Tavares Adj. Pts/GP = (1 - ([Age as of September of draft year - 17] * 0.1672)) * Pts/GP
= (1 - ([17.94 - 17] * 0.1672)) * (104/56)
= (1 - ([0.94] * 0.1672)) * 1.857
= (1 - 0.157) * 1.857
= 0.843 * 1.857
Tavares Adj. Pts/GP = 1.565 Pts/GP

Whereas if you attempt the same formula with Nathan MacKinnon:

MacKinnon Adj. Pts/GP = (1 - ([Age as of September of draft year - 17] * 0.1672)) * Pts/GP
= (1 - ([17.00 - 17] * 0.1672)) * (75/44)
= (1 - ([0.0] * 0.1672)) * 1.705
= (1 - 0.0) * 1.705
= 1 * 1.705
MacKinnon Adj. Pts/GP 1.705 Pts/GP

As you can probably see, the closer a player is to 17 years old at the beginning of their draft year, the smaller the adjustment to their scoring rate. As a side note, I don't know if this age adjustment works for any other age ranges than 17.0 years to 17.99 years old, as I basically just built it to look at first-time draft eligible players. I'll have to look into this later.

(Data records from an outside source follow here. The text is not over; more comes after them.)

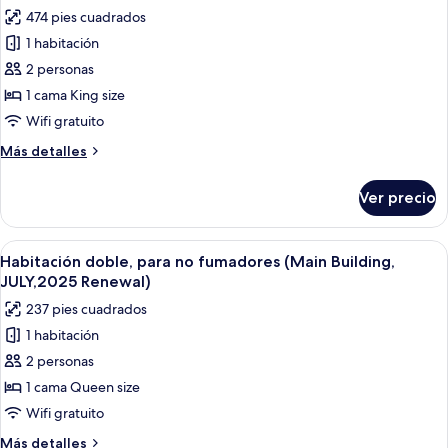
size,
las
in
474 pies cuadrados
para
fotos
Grand,lounge
no
1 habitación
de
access)
fumadores
2 personas
Habitación
(Grand
in
doble
1 cama King size
Grand,lounge
Premier,
Wifi gratuito
access)
1
Más
Más detalles
cama
detalles
King
sobre
Ver precio
Habitación
size,
doble
para
Premier,
Abrir
Habitación de hotel con una cama gra
no
4
1
Habitación doble, para no fumadores (Main Building,
todas
cama
fumadores
JULY,2025 Renewal)
King
las
237 pies cuadrados
size,
fotos
para
1 habitación
de
no
2 personas
Habitación
fumadores
doble,
1 cama Queen size
para
Wifi gratuito
no
Más
Más detalles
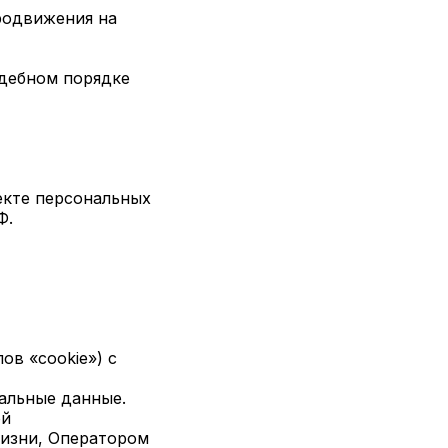
родвижения на
удебном порядке
екте персональных
Ф.
ов «cookie») с
альные данные.
ой
жизни, Оператором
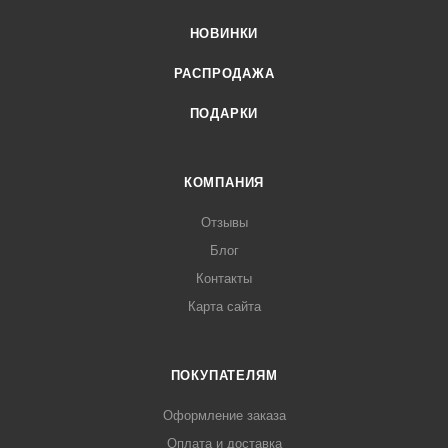
НОВИНКИ
РАСПРОДАЖА
ПОДАРКИ
КОМПАНИЯ
Отзывы
Блог
Контакты
Карта сайта
ПОКУПАТЕЛЯМ
Оформление заказа
Оплата и доставка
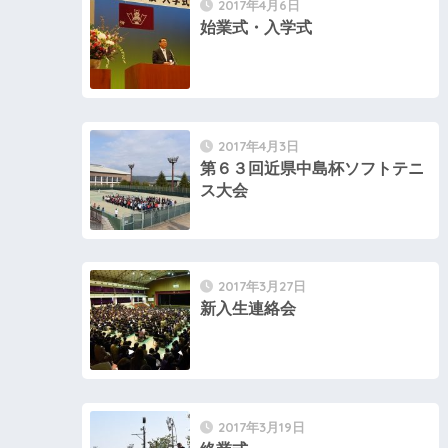
2017年4月6日
始業式・入学式
2017年4月3日
第６３回近県中島杯ソフトテニ
ス大会
2017年3月27日
新入生連絡会
2017年3月19日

So there you have it, a formula to adjust scoring for intra-year age for first-time draft eligible CHL prospects. I don't know if anyone had done this publicly (if they have, I couldn't find it), but I hope this provides some useful insight going forward. 


As an aside, here are some top 2014-eligible prospects ranked by age adjusted Pts/GP:

Good news for Sam Bennett fans, however Reinhart still comes out on top when adjusting for league offense. Really though, both guys stack up well with some pretty elite company (and so does Nikolaj Ehlers, their closest comparables are here, here and here) and a team selecting 1st overall probably can't go wrong with either.